Anyhow, as you have said, OpenGL is a bad C API, while OpenCL is visibly more flexible. (I know this comes from the fact that OpenGL has been evolving, sometimes having to keep backward compatibility, whereas OpenCL mainly wishes to mimic CUDA with a somewhat more flexible host side API) Having that said, would it really be the work of the devil to suggest for OpenGL to expose more of this type of functionality as part of the API (and do some refactoring also)? It is quite a pain that querying interoperable devices is 40-50 lines minimum of platform specific code messing around with window handles, pixel setups and device contexts. I know these have to be dealt with sometime during writing a window application, but it would be a lot more elegant, if the gl_context type existed that can be cast to HDC or whatever OS specific type.
OpenCL 1.2 brings the accessibility of built-in native functions, such as fixed function H.264 encoders for example. This allows simulation output (forgive me for the example, I am a physicist) to be rendered directly as a movie, allowing for offline analysis and saving HEAPS of HDD space.

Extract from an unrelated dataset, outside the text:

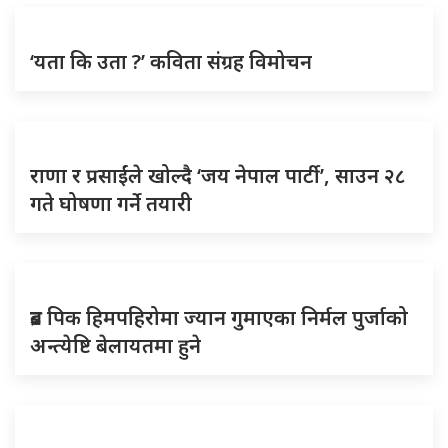
‘यता कि उता ?’ कविता संग्रह विमोचन
राणा र प्रसाईंले खोल्दै ‘जय नेपाल पार्टी’, साउन २८
गते घोषणा गर्ने तयारी
ब्रड पिक हिमपहिरोमा ज्यान गुमाएका निर्मल पुर्जाको
अन्त्येष्टि बेलायतमा हुने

Also, if render is not fast enough to be interactive, this could serve as a last resort. (Not to mention games could capture movies without interfering with actual gameplay) Now, wouldn’t it be nice to render to texture and encode to a movie without any windowing system’s intervention? Why do I have to ask for a DC from the OS? (Because OpenGL doesn’t have it’s own.)
About the phylosophical differences… actual use of VAOs came across my path just last week, but yes this is only a drop in the ocean of state modifying calls.
I am well aware that all of this is a dream, but what really surprises me, is that nobody says that: yes, it would be better. The only one statement concerning this part was that ARB dev time can be put to better use. I am no expert, so I don’t know how painful ARB extensions are, so I’ll believe whatever you say about this.